GENE Hunt inspired by Manchester United boss Sir Alex Feguson.
Philip Glenister banned from driving the Ashes To Ashes Audi Quattro.
Both stories have appeared in a certain newspaper this week.
At least one of them is, how shall we say, a touch economical with the truth.
Let’s take the Fergie claim first.
It appeared the morning after the United v City Manchester derby under the headline: “Hunt Has Fergie In His Genes.”
The story provided an excuse for a mocked up pic of Gene – but with Ferguson’s face superimposed – beside Alex Drake (Keeley Hawes).
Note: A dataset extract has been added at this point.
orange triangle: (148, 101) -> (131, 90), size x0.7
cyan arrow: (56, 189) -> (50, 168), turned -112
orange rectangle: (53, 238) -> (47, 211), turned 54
And the intro read: “Ashes To Ashes star Philip Glenister has revealed his inspiration for TV’s gruff detective Gene Hunt – Man Utd boss Sir Alex Ferguson.”
I’ve since checked with Phil and, as I suspected, he maintains he said no such thing.
Since series one of Life On Mars, he has told the story of how he researched the role of Gene Hunt.
He often mentions that his performance was partly inspired by watching a Match of the Day 1970s’ video complilation.
Phil told me last year: “I just wanted to see what the crowds and things looked like from the 70s’ Match of the Days when they were shot at Anfield or Elland Road or Old Trafford.
“The side hair was fantastic.
“And there was this great clip of Brian Clough, which I’ve said before, where they interviewed him, roughly, in the mid-seventies.
“They said, ‘What happens when somebody disagrees with you Mr Clough?’ And he’s sitting in his office with his green sweatshirt on, and ‘BC’ on his chest.
“He says, ‘Well, we have a chat for half an hour, then they realise that I was right all along, and they move on.’
“And I thought – that’s great for Gene in a way, that sort of attitude.
“And then with the camel coat and the shoes – Emma our costume designer put a bunch of shoes and coats and things out, and I just immediately was drawn to the lairiest, really.
“A bit like Malcolm Allison at Man City.”
Never once in all that time has he mentioned Alex Ferguson as his main inspiration.
It must also be remembered that Gene is a Manchester City supporter.
Phil told the tale yet again on Jonathan Ross’s BBC1 chat show, screened last Friday.
Perhaps someone thought it was a new story.
Perhaps someone thought younger readers wouldn’t really know who Brian Clough was. He died in 2004.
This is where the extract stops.